L'«ethos» della topologia. Un itinerario di pensiero
Vincenzo Vitiello
Libro: Libro in brossura
editore: Le Lettere
anno edizione: 2013
pagine: 146
Questo libro inizia con una favola e con una favola termina. La prima narra della "felicità" di trovarsi in tutti i "luoghi" (tópoi) della storia e del tempo "a casa propria", come un signore che, nel suo Castello, muovendosi sempre tra "le stesse cose" (tautà aeí), ogni volta incontri quanto ancora in esse resta da vedere. Topologia è questo: una pratica di pensiero che nell'orizzonte del presente - e non del presente eterno, ma del presente che passa - fa esperienza di tempi molteplici, ove Hegel è, insieme, contemporaneo di Agostino e di Schelling, e questi di Plotino e di Hegel, secondo lo strato di tempo che essi di volta in volta abitano.

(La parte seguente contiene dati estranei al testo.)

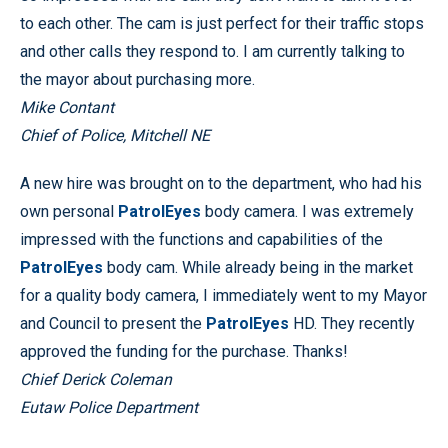
to each other. The cam is just perfect for their traffic stops
and other calls they respond to. I am currently talking to
the mayor about purchasing more.
Mike Contant
Chief of Police, Mitchell NE
A new hire was brought on to the department, who had his
own personal
PatrolEyes
body camera. I was extremely
impressed with the functions and capabilities of the
PatrolEyes
body cam. While already being in the market
for a quality body camera, I immediately went to my Mayor
and Council to present the
PatrolEyes
HD. They recently
approved the funding for the purchase. Thanks!
Chief Derick Coleman
Eutaw Police Department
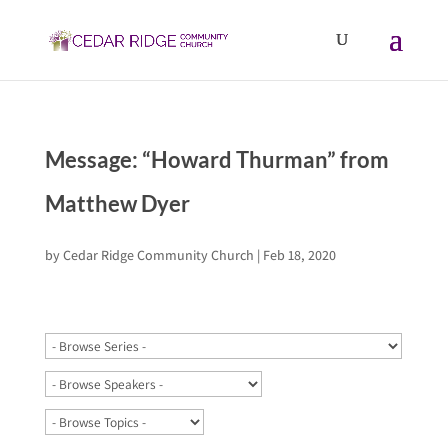
Message: “Howard Thurman” from
Matthew Dyer
by
Cedar Ridge Community Church
|
Feb 18, 2020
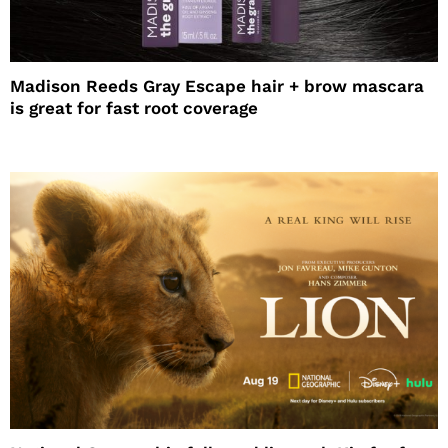
Madison Reeds Gray Escape hair + brow mascara
is great for fast root coverage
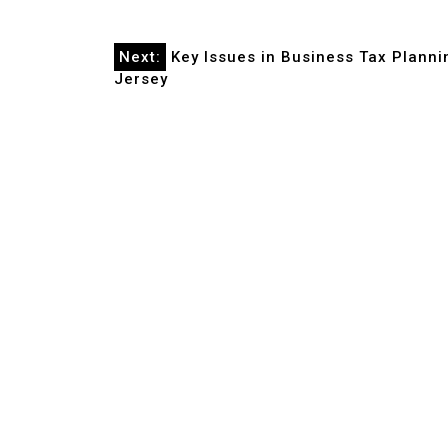
Post
Next:
Key Issues in Business Tax Planni
Jersey
navigation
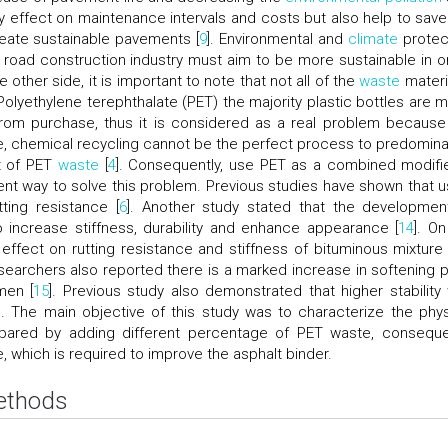
ly effect on maintenance intervals and costs but also help to save
ate sustainable pavements [
9
]. Environmental and
climate
protec
 road construction industry must aim to be more sustainable in o
e other side, it is important to note that not all of the
waste
materia
 Polyethylene terephthalate (PET) the majority plastic bottles are 
rom purchase, thus it is considered as a real problem because
e, chemical recycling cannot be the perfect process to predomina
t of PET
waste
[
4
]. Consequently, use PET as a combined modifie
ient way to solve this problem. Previous studies have shown that u
ing resistance [
6
]. Another study stated that the developmen
o increase stiffness, durability and enhance appearance [
14
]. On
 effect on rutting resistance and stiffness of bituminous mixture
esearchers also reported there is a marked increase in softening p
men [
15
]. Previous study also demonstrated that higher stability
]. The main objective of this study was to characterize the phys
epared by adding different percentage of PET waste, conseque
 which is required to improve the asphalt binder.
Methods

La seconda favola parla della "difficile felicità" di vivere questo tempo stratificato nella consapevolezza che il presente in cui si rivela la molteplicità infinita dei tempi, è solo un attimo, un battito d'occhio, he ripè toû ophtalmoû, in cui tutto come vive, così può scomparire. Il tragitto dalla prima alla seconda "favola" descrive l'ethos della topologia: un modo di abitare il mondo e il tempo senza essere del mondo e del tempo.